À un niveau spirituel, nous devons aussi être comme Batya et nous préparer à des objectifs spirituels. Nous devons programmer notre réaction quand notre petit bambin émiettera du ’Hamets dans toute la maison, que notre charmant fils de huit ans lancera des répliques pleines d’esprit ou d’insolence ou encore que notre mari rentrera tard et qu’il oubliera d’appeler pour prévenir. En programmant tout cela, nous pourrons agir avec dignité plutôt que de réagir aux crises quand elles surviennent.

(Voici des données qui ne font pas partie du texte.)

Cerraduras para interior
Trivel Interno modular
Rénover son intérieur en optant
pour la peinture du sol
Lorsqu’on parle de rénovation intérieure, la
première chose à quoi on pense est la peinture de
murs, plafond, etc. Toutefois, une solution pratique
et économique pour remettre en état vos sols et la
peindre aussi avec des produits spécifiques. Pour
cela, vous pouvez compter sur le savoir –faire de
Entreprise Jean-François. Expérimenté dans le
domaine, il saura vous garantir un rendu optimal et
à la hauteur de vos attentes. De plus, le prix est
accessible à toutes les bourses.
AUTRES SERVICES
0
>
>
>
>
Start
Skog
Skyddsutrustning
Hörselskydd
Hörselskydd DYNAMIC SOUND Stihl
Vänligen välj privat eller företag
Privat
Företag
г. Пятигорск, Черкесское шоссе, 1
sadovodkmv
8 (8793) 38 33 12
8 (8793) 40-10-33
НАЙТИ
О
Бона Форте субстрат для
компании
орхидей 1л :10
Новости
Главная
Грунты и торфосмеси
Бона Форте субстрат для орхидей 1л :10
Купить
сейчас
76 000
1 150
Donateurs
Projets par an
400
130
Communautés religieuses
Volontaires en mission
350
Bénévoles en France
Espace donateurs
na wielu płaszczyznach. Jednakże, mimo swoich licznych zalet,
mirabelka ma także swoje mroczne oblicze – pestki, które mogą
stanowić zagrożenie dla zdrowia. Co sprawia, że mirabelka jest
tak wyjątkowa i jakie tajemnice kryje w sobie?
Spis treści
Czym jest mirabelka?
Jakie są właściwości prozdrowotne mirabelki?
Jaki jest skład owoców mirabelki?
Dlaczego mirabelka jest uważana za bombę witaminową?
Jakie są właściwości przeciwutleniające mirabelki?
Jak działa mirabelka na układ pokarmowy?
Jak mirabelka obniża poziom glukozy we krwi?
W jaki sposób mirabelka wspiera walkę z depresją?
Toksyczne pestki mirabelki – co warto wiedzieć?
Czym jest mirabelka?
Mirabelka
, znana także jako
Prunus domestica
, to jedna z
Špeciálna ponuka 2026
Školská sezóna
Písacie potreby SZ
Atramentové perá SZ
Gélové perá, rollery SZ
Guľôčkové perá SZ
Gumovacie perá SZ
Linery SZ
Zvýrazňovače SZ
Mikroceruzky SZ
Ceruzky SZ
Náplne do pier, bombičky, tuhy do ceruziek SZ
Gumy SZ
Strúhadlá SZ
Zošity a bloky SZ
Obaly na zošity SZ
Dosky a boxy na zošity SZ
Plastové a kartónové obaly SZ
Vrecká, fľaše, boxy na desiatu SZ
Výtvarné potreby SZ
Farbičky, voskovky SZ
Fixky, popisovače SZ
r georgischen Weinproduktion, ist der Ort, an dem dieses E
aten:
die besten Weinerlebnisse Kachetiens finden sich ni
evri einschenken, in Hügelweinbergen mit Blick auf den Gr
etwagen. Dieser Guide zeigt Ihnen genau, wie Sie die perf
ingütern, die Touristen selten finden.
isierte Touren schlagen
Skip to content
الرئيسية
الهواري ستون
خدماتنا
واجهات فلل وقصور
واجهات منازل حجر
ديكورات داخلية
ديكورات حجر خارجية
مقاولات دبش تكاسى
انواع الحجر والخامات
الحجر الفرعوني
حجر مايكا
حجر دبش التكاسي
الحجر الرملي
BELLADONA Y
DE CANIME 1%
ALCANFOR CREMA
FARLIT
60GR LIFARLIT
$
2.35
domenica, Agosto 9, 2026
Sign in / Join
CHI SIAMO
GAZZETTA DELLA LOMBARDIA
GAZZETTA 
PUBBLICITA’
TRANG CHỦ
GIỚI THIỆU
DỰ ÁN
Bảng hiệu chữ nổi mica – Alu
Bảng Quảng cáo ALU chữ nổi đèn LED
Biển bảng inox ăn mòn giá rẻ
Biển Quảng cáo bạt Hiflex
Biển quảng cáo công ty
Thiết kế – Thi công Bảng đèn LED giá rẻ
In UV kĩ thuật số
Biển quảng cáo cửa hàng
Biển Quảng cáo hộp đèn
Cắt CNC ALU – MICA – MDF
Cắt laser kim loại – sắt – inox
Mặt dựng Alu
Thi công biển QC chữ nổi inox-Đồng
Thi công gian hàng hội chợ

Batya anticipa de grandes choses pour le peuple juif. Elle se prépara à participer à la création d’une nation. À l’origine, elle fit des choix difficiles, mais qui, finalement, furent à son bénéfice. Elle prit ces décisions, parce qu’elle réalisa la grandeur, la valeur de ce qu’elle s’apprêtait à construire.

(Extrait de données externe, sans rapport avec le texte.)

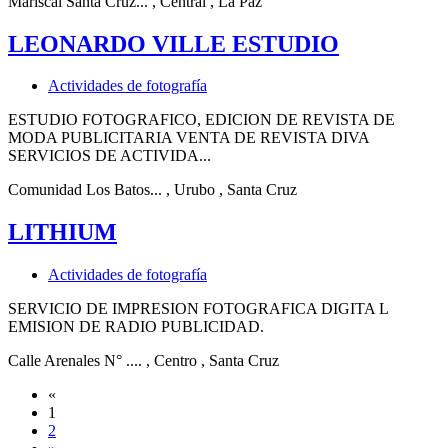
Mariscal Santa Cruz...
, Central
, La Paz
LEONARDO VILLE ESTUDIO
Actividades de fotografía
ESTUDIO FOTOGRAFICO, EDICION DE REVISTA DE
MODA PUBLICITARIA VENTA DE REVISTA DIVA
SERVICIOS DE ACTIVIDA...
Comunidad Los Batos...
, Urubo
, Santa Cruz
LITHIUM
Actividades de fotografía
SERVICIO DE IMPRESION FOTOGRAFICA DIGITA L
EMISION DE RADIO PUBLICIDAD.
Calle Arenales N° ....
, Centro
, Santa Cruz
«
1
2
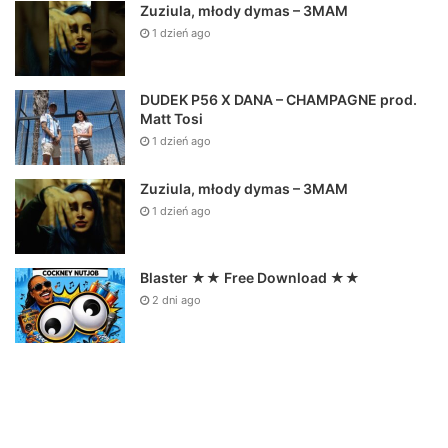
Zuziula, młody dymas – 3MAM
1 dzień ago
DUDEK P56 X DANA – CHAMPAGNE prod.
Matt Tosi
1 dzień ago
Zuziula, młody dymas – 3MAM
1 dzień ago
Blaster ★★ Free Download ★★
2 dni ago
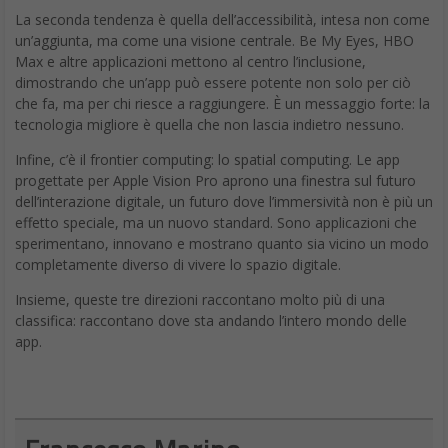
La seconda tendenza è quella dell’accessibilità, intesa non come
un’aggiunta, ma come una visione centrale. Be My Eyes, HBO
Max e altre applicazioni mettono al centro l’inclusione,
dimostrando che un’app può essere potente non solo per ciò
che fa, ma per chi riesce a raggiungere. È un messaggio forte: la
tecnologia migliore è quella che non lascia indietro nessuno.
Infine, c’è il frontier computing: lo spatial computing. Le app
progettate per Apple Vision Pro aprono una finestra sul futuro
dell’interazione digitale, un futuro dove l’immersività non è più un
effetto speciale, ma un nuovo standard. Sono applicazioni che
sperimentano, innovano e mostrano quanto sia vicino un modo
completamente diverso di vivere lo spazio digitale.
Insieme, queste tre direzioni raccontano molto più di una
classifica: raccontano dove sta andando l’intero mondo delle
app.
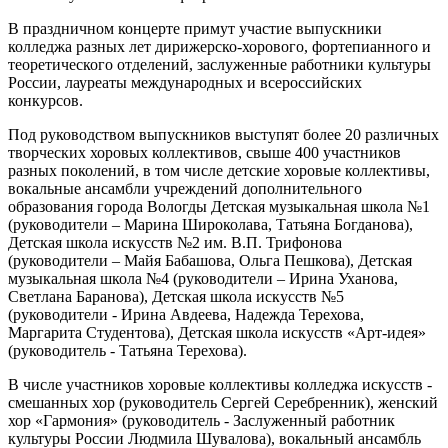
В праздничном концерте примут участие выпускники
колледжа разных лет дирижерско-хорового, фортепианного и
теоретического отделений, заслуженные работники культуры
России, лауреаты международных и всероссийских
конкурсов.
Под руководством выпускников выступят более 20 различных
творческих хоровых коллективов, свыше 400 участников
разных поколений, в том числе детские хоровые коллективы,
вокальные ансамбли учреждений дополнительного
образования города Вологды Детская музыкальная школа №1
(руководители – Марина Широколава, Татьяна Богданова),
Детская школа искусств №2 им. В.П. Трифонова
(руководители – Майя Бабашова, Ольга Пешкова), Детская
музыкальная школа №4 (руководители – Ирина Уханова,
Светлана Баранова), Детская школа искусств №5
(руководители - Ирина Авдеева, Надежда Терехова,
Маргарита Студентова), Детская школа искусств «Арт-идея»
(руководитель - Татьяна Терехова).
В числе участников хоровые коллективы колледжа искусств -
смешанных хор (руководитель Сергей Серебренник), женский
хор «Гармония» (руководитель - Заслуженный работник
культуры России Людмила Шувалова), вокальный ансамбль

Nous aussi, nous avons l’opportunité d’aider à former un peuple. Nos enfants vont un jour, avec l’aide d’Hachem, avoir leur propre famille et réaliser leur propre potentiel. En investissant temps et efforts pour eux, dans leur enfance, nous les préparons à la grandeur qui les attend. Notre implication, qui semble banale avec nos actes routiniers au sein de notre foyer, a des ramifications très importantes sur le long terme. Notre implication spirituelle portera aussi ses fruits...

Adapté d'un extrait du livre "Echet 'Haïl aujourd'hui"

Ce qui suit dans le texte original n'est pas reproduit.